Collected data
::::::::

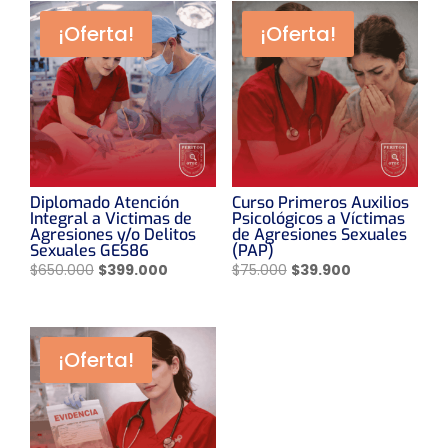
¡Oferta!
¡Oferta!
Diplomado Atención
Curso Primeros Auxilios
Integral a Victimas de
Psicológicos a Víctimas
Agresiones y/o Delitos
de Agresiones Sexuales
Sexuales GES86
(PAP)
El
El
El
El
$
650.000
$
399.000
$
75.000
$
39.900
precio
precio
precio
precio
original
actual
original
actual
era:
es:
era:
es:
¡Oferta!
$650.000.
$399.000.
$75.000.
$39.900.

::::::::

§ **What the task requires**: Leave out the pictures, then return every line of the data exactly.

§ **Exercise output**:
¡Oferta!
¡Oferta!
Diplomado Atención
Curso Primeros Auxilios
Integral a Victimas de
Psicológicos a Víctimas
Agresiones y/o Delitos
de Agresiones Sexuales
Sexuales GES86
(PAP)
El
El
El
El
$
650.000
$
399.000
$
75.000
$
39.900
precio
precio
precio
precio
original
actual
original
actual
era:
es:
era:
es:
¡Oferta!
$650.000.
$399.000.
$75.000.
$39.900.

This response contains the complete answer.